Overall I think that EDT actually does lead to rational behavior in these sorts of situations. In fact I think it is better than TDT, because TDT relies on computations with one right answer to not only have probabilities and correlations, but also on there being causality between them. I am unconvinced of this and unsatisfied with the various attempts to deal with it.

Sadly, this was in a fairly obscure post and the arguments failed to percolate to the lesswrong community.

Comment author: shminux 08 July 2013 08:06:15PM -1 points [-]

Upvoted for the ad absurdum examples. They highlight the essential bit of information (common cause) being thrown out by the naive EDT. Just like the naive CDT throws out the essential bit of information (Omega is always right, therefore two-boxing is guaranteed to result in zero payout) in Newcomb.

As for the reference class, knowing the common cause with certainty means that either you have some metaphysical access to the inside of the smoking lesion problem setup, in which case EDT is a wrong tool to use, or that there have been enough experiments to assign high probability to this common cause, probably through random placebo controlled double blind studies, which would then form your reference class(es).

Comment author: Manfred 08 July 2013 09:57:56PM *  0 points [-]

Just like the naive CDT throws out the essential bit of information (Omega is always right, therefore two-boxing is guaranteed to result in zero payout) in Newcomb.

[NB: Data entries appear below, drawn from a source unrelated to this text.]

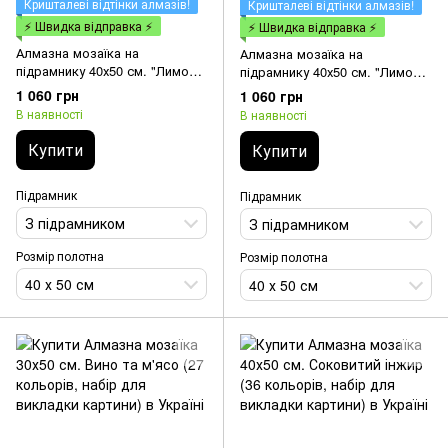
Кришталеві відтінки алмазів!
Кришталеві відтінки алмазів!
⚡ Швидка відправка ⚡
⚡ Швидка відправка ⚡
Алмазна мозаїка на
Алмазна мозаїка на
підрамнику 40х50 см. "Лимони
підрамнику 40х50 см. "Лимони"
та лайм" 47 кольорів (з спец.
46 кольорів (з спец.
1 060 грн
1 060 грн
відтінками алмазів 4 АВ + 1
відтінками алмазів 3 АВ + 1
В наявності
В наявності
FD + 1 CR + 1 GL)
FD + 1 CR)
Купити
Купити
Підрамник
Підрамник
З підрамником
З підрамником
Розмір полотна
Розмір полотна
40 х 50 см
40 х 50 см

Hmm, I don't think hat's quite the key point. For example, what about the absentminded driver problem?

My attempt would be "the process that decides where the money is the same as the process as the choice you make - you have just one independent decision to choose them with."

(Cool trick - you get the correct answer to the absent-minded driver problem (mostly) - even post-updates - if you make the probability of being at the different intersections depend in the obvious way on your probability of continuing when maximizing expected utility)

Comment author: shminux 08 July 2013 10:40:15PM -1 points [-]

Can't say I follow... As for the absentminded driver, I thought reflective consistency takes care of it (you don't recalculate your probabilities on the fly in absence of any new information).

Comment author: Manfred 08 July 2013 10:49:45PM 0 points [-]

The absentminded driver learns something when they learn they are at an intersection. The bits of information they get from the enviroment enable them to distinguish between intersection and non-intersection situations, at least :P

Comment author: shminux 08 July 2013 11:21:00PM 0 points [-]

I don't believe the driver learns anything new at an intersection. She knows the map and the payout in advance, there is not a single bit of information at an intersection that requires any decision making not already done before the start. The absentmindedness part means that the calculation is repeated at each intersection, but it's the exact same calculation.